Бабушка сказала деду, мол, раз уж она блядью родилась, то пусть хоть денег на этом подзаработает, чем забесплатно манду-то всем раздавать. Маме эта мысль понравилась, и стала она профессиональной проституткой. Зарабатывала в шесть раз больше деда. Я думаю, потому он ее из дома и попер — взбесился. Хотя сказал, что ему обидно, что его дочку каждый встречный и поперечный имеет во все дырки. Как и отца, маму нашли однажды поутру, шарахнутую по голове. Дед опять промолчал. Но я-то знал, что это он ее убил. Дед вообще-то был хороший, спокойный, но уж если злился, то тут на него управы не было. Бабка рассказывала, что он аж фыркать начинал, за это его и прозвали Бизоном.

Я спрашивал у тетки, расследовала ли полиция смерть моих родителей. Она сказала — нет. «Папаша твой был пьянь и голь перекатная, а мамаша — сам знаешь. Некогда полиции дохлыми алкашами да шлюхами заниматься».

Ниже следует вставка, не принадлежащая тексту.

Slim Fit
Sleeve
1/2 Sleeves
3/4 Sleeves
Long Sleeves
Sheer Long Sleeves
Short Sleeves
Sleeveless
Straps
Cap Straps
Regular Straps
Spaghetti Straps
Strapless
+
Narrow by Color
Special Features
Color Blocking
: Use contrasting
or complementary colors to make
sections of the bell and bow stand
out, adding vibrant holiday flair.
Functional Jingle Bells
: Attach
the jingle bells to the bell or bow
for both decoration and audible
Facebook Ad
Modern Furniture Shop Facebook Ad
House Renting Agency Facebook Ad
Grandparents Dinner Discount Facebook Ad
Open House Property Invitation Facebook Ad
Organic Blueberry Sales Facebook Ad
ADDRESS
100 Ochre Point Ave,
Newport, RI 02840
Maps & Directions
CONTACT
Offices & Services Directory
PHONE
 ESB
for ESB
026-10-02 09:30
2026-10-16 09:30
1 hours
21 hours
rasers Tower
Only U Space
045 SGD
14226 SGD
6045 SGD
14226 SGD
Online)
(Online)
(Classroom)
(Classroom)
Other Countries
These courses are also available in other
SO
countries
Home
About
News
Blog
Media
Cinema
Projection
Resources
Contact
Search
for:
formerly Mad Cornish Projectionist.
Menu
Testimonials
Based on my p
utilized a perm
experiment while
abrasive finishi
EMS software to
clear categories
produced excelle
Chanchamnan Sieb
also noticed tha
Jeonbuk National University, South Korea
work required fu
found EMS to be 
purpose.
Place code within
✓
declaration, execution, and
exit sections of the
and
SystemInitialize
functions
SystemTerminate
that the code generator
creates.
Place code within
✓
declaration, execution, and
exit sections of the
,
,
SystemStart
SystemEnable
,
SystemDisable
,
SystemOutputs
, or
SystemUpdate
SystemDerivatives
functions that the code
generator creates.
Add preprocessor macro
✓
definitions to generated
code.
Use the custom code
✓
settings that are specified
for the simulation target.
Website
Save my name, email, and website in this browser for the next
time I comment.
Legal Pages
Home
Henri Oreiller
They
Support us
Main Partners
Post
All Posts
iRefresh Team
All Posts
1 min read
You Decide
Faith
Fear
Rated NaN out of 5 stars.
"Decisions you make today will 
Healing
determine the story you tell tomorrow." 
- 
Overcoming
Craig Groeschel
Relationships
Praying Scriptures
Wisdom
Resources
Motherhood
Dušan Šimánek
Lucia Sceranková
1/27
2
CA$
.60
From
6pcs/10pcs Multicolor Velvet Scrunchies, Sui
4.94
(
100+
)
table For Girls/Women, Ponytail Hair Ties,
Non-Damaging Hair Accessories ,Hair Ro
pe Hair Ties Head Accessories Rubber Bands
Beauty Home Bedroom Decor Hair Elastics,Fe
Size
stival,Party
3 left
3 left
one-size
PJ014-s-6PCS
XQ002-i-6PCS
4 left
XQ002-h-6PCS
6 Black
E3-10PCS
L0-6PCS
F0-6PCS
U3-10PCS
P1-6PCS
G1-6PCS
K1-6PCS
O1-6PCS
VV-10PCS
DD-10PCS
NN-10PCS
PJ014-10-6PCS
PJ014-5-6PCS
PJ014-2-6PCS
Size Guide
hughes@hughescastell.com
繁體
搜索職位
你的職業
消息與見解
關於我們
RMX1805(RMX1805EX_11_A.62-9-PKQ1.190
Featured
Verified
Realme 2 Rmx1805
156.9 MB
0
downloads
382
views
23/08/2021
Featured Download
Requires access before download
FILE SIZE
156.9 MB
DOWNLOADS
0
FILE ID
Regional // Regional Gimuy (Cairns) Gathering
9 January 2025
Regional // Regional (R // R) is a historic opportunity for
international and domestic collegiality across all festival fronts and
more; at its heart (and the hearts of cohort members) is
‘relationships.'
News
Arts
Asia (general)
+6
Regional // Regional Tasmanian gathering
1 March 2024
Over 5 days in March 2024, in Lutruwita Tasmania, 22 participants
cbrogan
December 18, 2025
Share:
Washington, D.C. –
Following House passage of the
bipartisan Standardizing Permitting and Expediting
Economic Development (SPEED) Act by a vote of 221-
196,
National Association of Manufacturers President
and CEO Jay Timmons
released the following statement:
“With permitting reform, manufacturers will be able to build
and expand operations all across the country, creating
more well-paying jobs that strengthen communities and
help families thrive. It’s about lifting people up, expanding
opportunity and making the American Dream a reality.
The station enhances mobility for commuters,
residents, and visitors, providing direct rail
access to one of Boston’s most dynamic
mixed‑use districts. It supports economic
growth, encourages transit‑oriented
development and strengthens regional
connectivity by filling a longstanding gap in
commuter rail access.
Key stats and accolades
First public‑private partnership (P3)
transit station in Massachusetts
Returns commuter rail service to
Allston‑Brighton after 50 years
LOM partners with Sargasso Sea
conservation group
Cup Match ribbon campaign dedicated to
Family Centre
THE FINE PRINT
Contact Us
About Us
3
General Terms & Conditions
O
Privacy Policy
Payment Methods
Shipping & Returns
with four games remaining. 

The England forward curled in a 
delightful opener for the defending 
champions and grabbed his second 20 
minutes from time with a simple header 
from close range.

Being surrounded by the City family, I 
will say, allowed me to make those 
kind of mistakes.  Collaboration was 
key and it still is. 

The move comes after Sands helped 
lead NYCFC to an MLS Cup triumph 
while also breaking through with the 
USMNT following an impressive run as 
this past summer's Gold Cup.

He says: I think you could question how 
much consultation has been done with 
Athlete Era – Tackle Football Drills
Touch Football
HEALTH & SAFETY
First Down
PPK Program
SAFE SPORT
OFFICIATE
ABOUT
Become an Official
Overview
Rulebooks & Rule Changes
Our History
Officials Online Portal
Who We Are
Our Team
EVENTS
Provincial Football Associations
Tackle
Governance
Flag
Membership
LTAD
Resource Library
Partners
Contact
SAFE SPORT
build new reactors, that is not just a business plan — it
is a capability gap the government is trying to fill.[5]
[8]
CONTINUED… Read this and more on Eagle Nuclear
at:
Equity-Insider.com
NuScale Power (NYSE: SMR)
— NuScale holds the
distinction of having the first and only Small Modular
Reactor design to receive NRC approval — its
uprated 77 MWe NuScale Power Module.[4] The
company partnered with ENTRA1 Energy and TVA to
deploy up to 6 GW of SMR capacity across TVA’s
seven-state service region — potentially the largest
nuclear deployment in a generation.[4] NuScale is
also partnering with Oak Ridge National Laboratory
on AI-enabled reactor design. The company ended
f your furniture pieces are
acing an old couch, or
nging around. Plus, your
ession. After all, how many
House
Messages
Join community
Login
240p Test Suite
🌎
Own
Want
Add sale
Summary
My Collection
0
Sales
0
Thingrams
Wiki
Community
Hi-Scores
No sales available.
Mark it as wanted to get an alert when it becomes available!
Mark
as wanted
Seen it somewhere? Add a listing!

Подросши, я понял, что родился быть умным. Я кучу разных штук придумывал, только вредных. Я говорил своим пацанам: «Давайте с той тачки колеса снимем». Они обалдевали, но я-то знал, как это делается. Мы домкратом машину подымали, ставили на кирпичи, а болты крестовым ключом снимали. Через две минуты у нас уже были новые покрышки. Еще я научился отмычками двери открывать. Кореша поверить не могли, как это я за десять секунд внутри дома оказывался. Называли меня Спорым. Крали нин-тендо, компьютеры, айпады, мобильники. Электронику всякую — она лучше всего продается. Потом поднялись, стали по хорошим районам в дома залезать. Там брали электронику, наличность и цацки. Я был самый башковитый, поэтому меня сделали главным и уважали.

Дед увидел, что я то в новых кроссах, то с новым телефоном с вот такенным экраном, и начал подозревать: «Откуда у тебя вся эта хренотень?» — «Друзья дарят», — ответил я. Он сказал, мол, если узнает, что я худым промышляю, самолично полицию вызовет. Потому что вором он отродясь не был. Может, людей и убивал, как родителей моих убил, но это так, когда накатит, а не от подлости. И чужого ему тоже даром не надо было.

Ну и начал меня пилить. А я, хоть и всем сердцем его любил, начал обижаться. Пусть своими делами занимается, а в мои не лезет. Однажды он не выдержал. Проследил за нами и увидел, как мы в чужой дом залезаем. И ведь вызвал, козел старый, полицию. Мы едва утекли — по крышам.